I dunno, Gideon. It’s not like you have insider knowledge or anything.
Gideon explains that he went to therapy and they gave him medication for “atypical sexual parasomnia”, and, well, this is a real thing. I already doubt that Sylvia Day’s portraying it accurately though. Man, it’s kind of a bummer that you totally compromised your authorial credibility like half a book ago and now you’re introducing all this complicated stuff and we don’t even believe you already, huh, Day?
Eva gets lunch with her boss and her boss’s boyfriend and her boss is flirting with the waitress and then SURPRISE it’s actually his sister and they’re just screwing with Eva. Yep. We needed this scene.
Eva and Gideon go to a Gala or some shit and Gideon gets a dress that doesn’t really fit Eva and her boobs look too big.
“Seriously. Have your tits gotten bigger? They’re spilling out over the top of that thing.”
“I’m twenty-four years old, Gideon,” I said dryly. “I stopped developing years ago. What you see is what you get.”
“Yes, but I’m the only one who’s supposed to be seeing, since I’m the only one who’s allowed to be getting.”
Boo fucking hoo, Gideon.
They go to the Gala and Magdalene’s there and she’s super sad and Eva actually feels pretty bad for her now that her personal life has completely gone to hell. Then Gideon introduces Eva to a brand new character Corinne and he gets all giddy and weird.
“Corinne,” he greeted her, the natural rasp in his voice even more pronounced. He released me and caught her hands. “You didn’t tell me you were back. I would’ve picked you up.”
Eva notices shittons of romantic tension between the two, Gideon and Corinne run off (which isn’t weird at all) because I guess Sylvia Day couldn’t think of any other way to get Eva and Magdalene on their own for this TOTALLY OUT OF THE BLUE PLOT TWIST TO HAPPEN:
“I’m talking about Corinne.” She studied my face. “You don’t know. She and Gideon were engaged, for over a year. She broke it off, married a wealthy Frenchman, and moved to Europe. But the marriage fell apart. They’re now getting divorced and she’s moved back to New York.”

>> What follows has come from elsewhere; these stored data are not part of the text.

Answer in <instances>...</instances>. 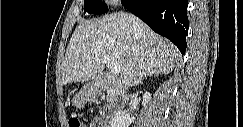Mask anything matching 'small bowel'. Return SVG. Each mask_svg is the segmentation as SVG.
Here are the masks:
<instances>
[{
	"label": "small bowel",
	"instance_id": "c3829d8e",
	"mask_svg": "<svg viewBox=\"0 0 243 127\" xmlns=\"http://www.w3.org/2000/svg\"><path fill=\"white\" fill-rule=\"evenodd\" d=\"M90 127H106L104 124L101 123L100 119H94L91 121Z\"/></svg>",
	"mask_w": 243,
	"mask_h": 127
}]
</instances>
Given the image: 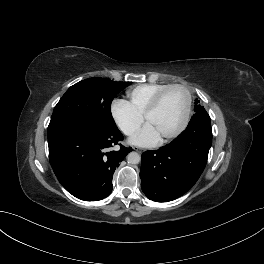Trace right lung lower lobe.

Gideon was engaged to another woman and didn’t tell Eva about it, but instead told Eva that she’s the only woman he’s ever felt seriously about and had consensual sex with? Holy douchebag male romantic lead, Batman! It’s like Gideon’s a really shitty person or something! Who could have foreseen this?
Bared To You continues to shit all over the Bechdel Test.
“You love him,” she said. “I didn’t see it. I’m sorry. And I’m sorry for what I said to you the first time we met.”
“You love him, too,” I replied woodenly, my gaze unfocused. “And at that time, I didn’t. Not yet.”
“Doesn’t excuse me, does it?”
I gratefully accepted another glass of champagne when it was offered to me and took a second for Magdalene before the waiter straightened to move on. We clinked glasses in a pitiful display of scorned female solidarity.
The women continue to have feelings and then MORE PLOT TWISTS.
[Corinne] had to be talking about the advocacy center dinner, the night Gideon and I had sex for the first time. The night we’d christened his limo and he’d immediately withdrawn; then left me abruptly. [...] Oh my God. I glanced at Magdalene. Gideon had left me in a rush that night for her. For Corinne.
But Is It Better Than Fifty Shades of Grey?
When Fifty Shades of Grey introduced a new character in its last chapters in a transparent attempt to set up an arbitrary conflict for a sequel, it was Jack Hyde, Ana’s creepy pervert boss whose name is obvious symbolism that doesn’t even make any sense. When Bared To You introduces a new character in its last chapters in a transparent attempt to set up an arbitrary conflict for a sequel, we get Corinne and we get a love triangle, and you guys might not know me that well, but I eat that shit up like fucking M&M’s.
The Winner This Round: Bared To You. And M&M’s.